Shigeko Sasamori, who survived the U.S. nuclear attack on Hiroshima, will be an honored guest.  Shigeko was one of the “Hiroshima Maidens,” young Japanese girls who were disfigured by the A-bomb and later brought to the U.S. for plastic surgery at Mt. Sinai Hospital in New York.  The Hiroshima Maidens were a strong motivation for the original Golden Rule crew, some of whose families had hosted them.

Speakers at the Splashdown celebration will include national leaders of Greenpeace and Physicians for Social Responsibility. VFP president Barry Ladendorf will welcome the Golden Rule, a national project of Veterans For Peace, into the water.
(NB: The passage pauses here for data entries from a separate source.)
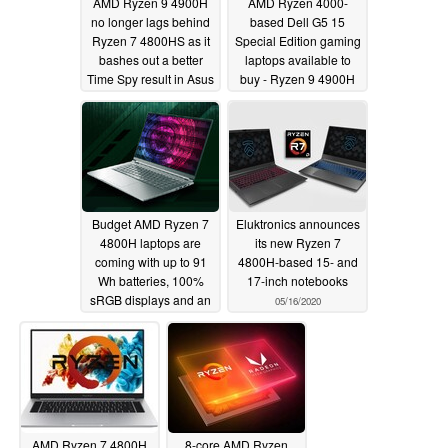
AMD Ryzen 9 4900H
AMD Ryzen 4000-
no longer lags behind
based Dell G5 15
Ryzen 7 4800HS as it
Special Edition gaming
bashes out a better
laptops available to
Time Spy result in Asus
buy - Ryzen 9 4900H
TUF Gaming A15 than
model still MIA but a
in Dell G5 15 Special
120 Hz display option
Edition
is coming in August
06/01/2020
05/23/2020
Budget AMD Ryzen 7
Eluktronics announces
4800H laptops are
its new Ryzen 7
coming with up to 91
4800H-based 15- and
Wh batteries, 100%
17-inch notebooks
sRGB displays and an
05/16/2020
NVIDIA GeForce RTX
2060 GPU
05/19/2020
AMD Ryzen 7 4800H
8-core AMD Ryzen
VFP vice president Gerry Condon, who along with his partner Helen Jaccard, has been working on the restoration of the Golden Rule and planning its future missions, has also been invited to speak.  

“This is a historic occasion,” said Gerry Condon.  “Before Australia’s Pacific Peacemaker, before Greenpeace’s Rainbow Warrior, was the Golden Rule, the first nonviolent direct action boat, a 34-foot wind-powered sailboat at that.  
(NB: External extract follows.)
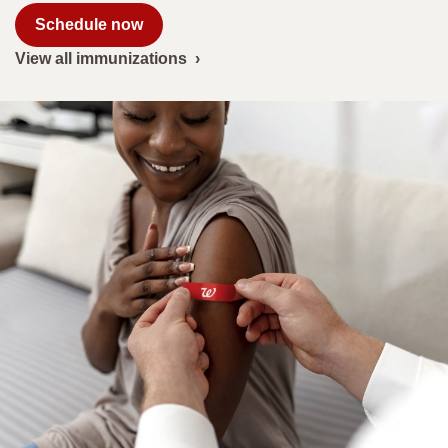
|
Schedule now
Walgreens
View all immunizations
›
With the restoration of the Golden Rule and its mission, the torch of bold peacemaking on the high seas is being passed across generations.  The Golden Rule will educate hundreds of thousands of people about the renewed threats of nuclear war, the dangers of nuclear power, and the global catastrophe of carbon-fed climate change.”

The first captain of the renewed Golden Rule will be Steve Nienhaus, a veteran sailor and a member of Veterans For Peace.  Associate Member Helen Jaccard has been selected to be one of five crew members who will make the maiden voyage to San Diego, just in time for the Veterans For Peace national convention, August 5-9.  The theme of the San Diego convention, which will take place during the 70th anniversary of the U.S. nuclear bombing of Hiroshima
and Nagasaki, is “Peace and Reconciliation in the Pacific.”  Japanese-American organizations are working closely with Veterans For Peace on this commemoration, and Japanese media will report from the Convention.

The Voyage of the Golden Rule, Past and Future

In 1958, four brave Quakers attempted to sail the boat into the Marshall Islands to stop U.S. nuclear atmospheric testing.  They were stopped and arrested in Hawaii, but the crew of another boat, the Phoenix carried on in their stead, and managed to make it into the test zone.  Worldwide media attention raised awareness of the dangers of radiation, and led to the 1963 Partial Nuclear Test Ban, which banned testing nuclear devices in the air or the water.

After the Golden Rule was discovered at the bottom of Humboldt Bay five years ago, VFP member Fredy Champagne kicked off a campaign to restore it.  Members of VFP chapters 22 (Garberville) and 56 (Eureka) have played leading roles in its reconstruction, along with Quakers and community members.  Much thanks goes to VFP member Chuck Dewitt, who has coordinated the reconstruction effort, and made it his daily labor for nearly five years.  VFP member Skip Oliver from Ohio has also done a lot to make this all happen.  Leroy Zerlang and his staff at Zerlang & Zerlang Marine Services have made many indispensable contributions.

The Golden Rule’s mission will now resume.  After the VFP Convention in San Diego, the Golden Rule will stop in several California coastal cities for events, fundraising and activism.  Please let us know if you are interested.  The Golden Rule will spend the winter back in its homeport of Eureka, before heading to the Northwest in the Spring for visits to the Hanford Nuclear Facility and the Bangor Trident Submarine base.  A ten year journey is being planned that will take the Golden Rule to the Gulf Coast, the Atlantic Coast and up the Mississippi River.  Invitations to visit
Japan and the Marshall Islands are being considered.  A radiation detector has been donated that will allow the Golden Rule crew to measure radiation in the water as it sails on its mission for a peaceful, nonviolent world.